Ewald Palmetshofers Figuren inszenieren ihr eigenes Sprechen. In "hamlet ist tot. keine schwerkraft" etwa gehen sie immer wieder einen Schritt zurück in der Diskurssituation, re-inszenieren ihren Dialog. Sie unterscheiden sich nicht im Sprachduktus, es ist eine Figurengruppe, die aus einem gemeinsamen "Sprachpool" schöpft. Palmetshofer markiert eine deutliche Bruchstelle zwischen Sprache und Sein. "Wo es ans Eingemachte geht, ist Sprache nicht tauglich", meint er. Sie ist kein tragendes Substrat, nicht alles ist sagbar: Momente von Wahrheit können nur im Bruch sichtbar werden, "in Ex-negativo-Momenten, nicht im affirmativen Sinn inszeniert. Wahrheit ist Misstrauen der Sprache gegenüber."
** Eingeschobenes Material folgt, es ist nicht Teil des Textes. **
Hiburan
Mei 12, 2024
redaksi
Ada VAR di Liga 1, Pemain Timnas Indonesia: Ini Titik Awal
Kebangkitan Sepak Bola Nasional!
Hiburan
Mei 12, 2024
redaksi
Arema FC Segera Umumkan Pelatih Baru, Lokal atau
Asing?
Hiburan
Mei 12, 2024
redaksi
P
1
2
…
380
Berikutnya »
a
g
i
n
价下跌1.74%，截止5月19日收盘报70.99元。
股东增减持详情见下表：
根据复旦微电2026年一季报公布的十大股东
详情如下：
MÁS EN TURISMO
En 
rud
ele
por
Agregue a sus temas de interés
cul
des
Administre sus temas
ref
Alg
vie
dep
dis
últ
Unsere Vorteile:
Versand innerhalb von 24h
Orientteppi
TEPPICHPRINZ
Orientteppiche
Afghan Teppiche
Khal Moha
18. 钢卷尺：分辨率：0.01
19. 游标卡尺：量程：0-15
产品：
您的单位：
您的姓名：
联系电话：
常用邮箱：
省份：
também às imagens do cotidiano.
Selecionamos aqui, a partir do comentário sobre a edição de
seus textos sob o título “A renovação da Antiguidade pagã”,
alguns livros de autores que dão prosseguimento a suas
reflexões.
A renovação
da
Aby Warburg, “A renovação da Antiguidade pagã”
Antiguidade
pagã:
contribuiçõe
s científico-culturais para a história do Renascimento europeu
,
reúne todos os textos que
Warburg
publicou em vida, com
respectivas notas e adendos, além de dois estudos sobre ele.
Bevor er anfing, Dramen zu schreiben, verfasste Ewald Palmetshofer Mundarttexte. Da habe er viel nachgedacht "über das Ding, wie man Sprache spricht". Die mundartlich gefärbte Kunstsprache, die ihn heute kennzeichnet, ist auch eine Folge dieser Sprachproblematisierung. Wenn man sie beschreiben will, drängen sich musikalische Termini auf: Fugierung, Engführung, Kanon, Krebs ... – vom enorm musikalisch empfundenen Sprach-Rhythmus ganz abgesehen. Das, sagt Ewald Palmetshofer, erarbeite er sehr bewusst: "Die Musik, die in der Sprache liegt, soll auf einer unterschwelligen Ebene weitererzählen, was nicht gesagt werden kann."
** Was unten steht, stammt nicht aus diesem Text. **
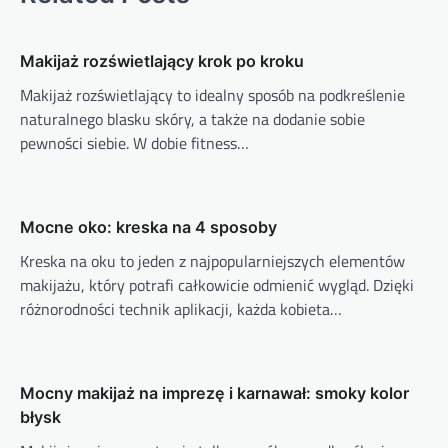
Makijaż rozświetlający krok po kroku
Makijaż rozświetlający to idealny sposób na podkreślenie
naturalnego blasku skóry, a także na dodanie sobie
pewności siebie. W dobie fitness…
Mocne oko: kreska na 4 sposoby
Kreska na oku to jeden z najpopularniejszych elementów
makijażu, który potrafi całkowicie odmienić wygląd. Dzięki
różnorodności technik aplikacji, każda kobieta…
Mocny makijaż na imprezę i karnawał: smoky kolor
błysk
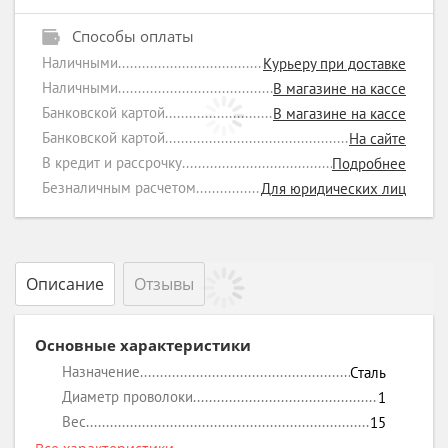
Способы оплаты
Наличными
Курьеру при доставке
Наличными
В магазине на кассе
Банковской картой
В магазине на кассе
Банковской картой
На сайте
В кредит и рассрочку
Подробнее
Безналичным расчетом
Для юридических лиц
Описание
Отзывы
Основные характеристики
Назначение
Сталь
Диаметр проволоки
1
Вес
15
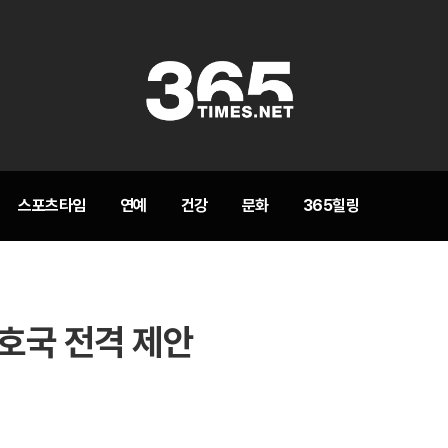
스포츠타임
연예
건강
문화
365힐링
보호국 전격 제안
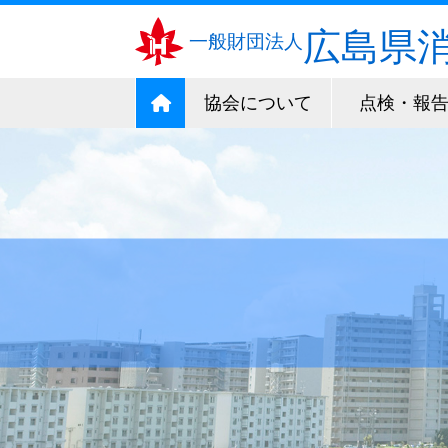
広島県
一般財団法人
協会について
点検・報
Dann muss hinten auch was raus!

Mit Beginn dieser Saison hat Andreas Beck Palmetshofer als Hausautor ans Schauspielhaus Wien geholt, die Uraufführung von "hamlet ist tot. keine schwerkraft" war seine erste Wiener Premiere und ein Riesenerfolg. Was bedeutet die Hausautorschaft für seine weitere Arbeit? "Viel lesen", sagt er lachend: "Wenn wir planen, wie das Haus in der nächsten Saison programmiert werden kann, heißt das Lektüre, Lektüre, Lektüre. Es ist ein dramaturgischer Blick auf Texte, der dem Autorenblick fremd ist, das ist spannend für mich. Das Wichtigste für mich ist aber die Produktionsbegleitung: ich bin von Anfang an direkt dabei, kann Informationen bereitstellen, Textfassungen anpassen – sehr schnell reagieren. Vielleicht kommt die Regisseurin: 'Hier muss was raus', dann sage ich: 'Gut, dann muss aber hinten die entsprechende Stelle auch raus.' So können wir sehr präzise zusammenarbeiten."
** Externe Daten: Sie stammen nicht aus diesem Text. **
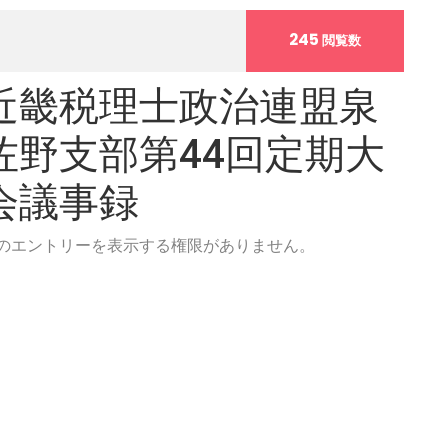
245
閲覧数
近畿税理士政治連盟泉
佐野支部第44回定期大
会議事録
のエントリーを表示する権限がありません。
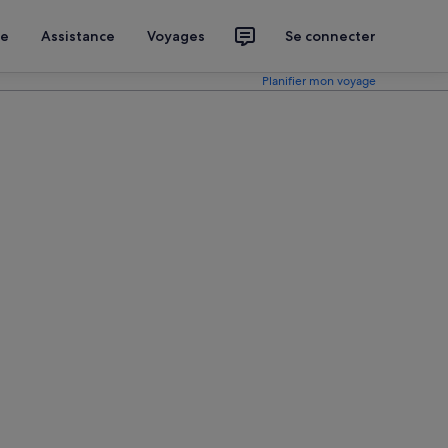
ce
Assistance
Voyages
Se connecter
Planifier mon voyage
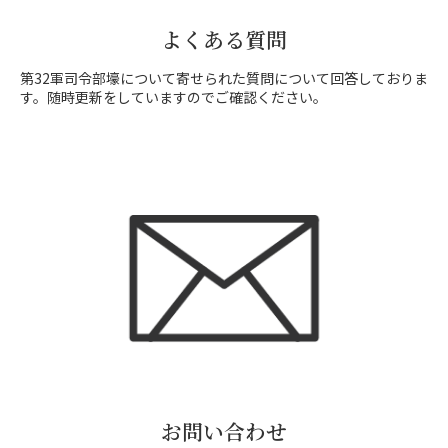
よくある質問
第32軍司令部壕について寄せられた質問について回答しておりま
す。随時更新をしていますのでご確認ください。
お問い合わせ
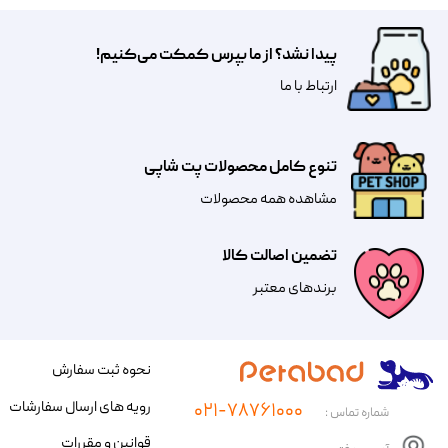
پیدا نشد؟ از ما بپرس کمکت می‌کنیم!
​​​ارتباط با ما
تنوع کامل محصولات پت شاپی
مشاهده همه محصولات
تضمین اصالت کالا
​​برندهای معتبر​​​​​​​
نحوه ثبت سفارش
رویه های ارسال سفارشات
۰۲۱-۷۸۷۶۱۰۰۰
شماره تماس :
قوانین و مقررات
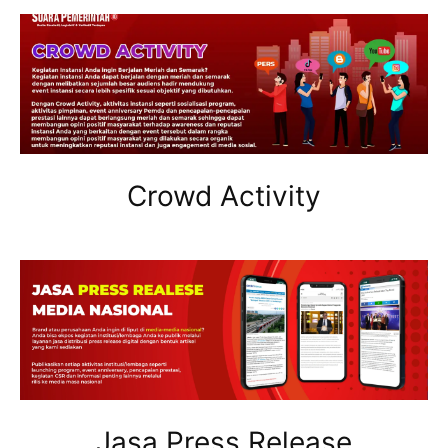
Crowd Activity
Jasa Press Release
Schreibt er seine Texte den Wiener Schauspielern nun auf den Leib? "Ich versuche, gezielt auf das Ensemble hinzuschreiben, aber was die Körperlichkeit der Schauspielerinnen und Schauspieler dann mit dem Text macht, das ist nicht kalkulierbar. Was zum Beispiel in 'hamlet ist tot' Katja Jung ganz konkret aus dem Text herausholt, so etwas hätte ich nie vorhergesehen. Mein Text signalisiert ja, dass er einen Regiezugriff braucht. Es gibt keine Regieanweisungen, kaum formale Vorgaben. Was dann aber letztendlich auf der Bühne zu sehen ist, ist eine mögliche Form, die mich genauso überrascht."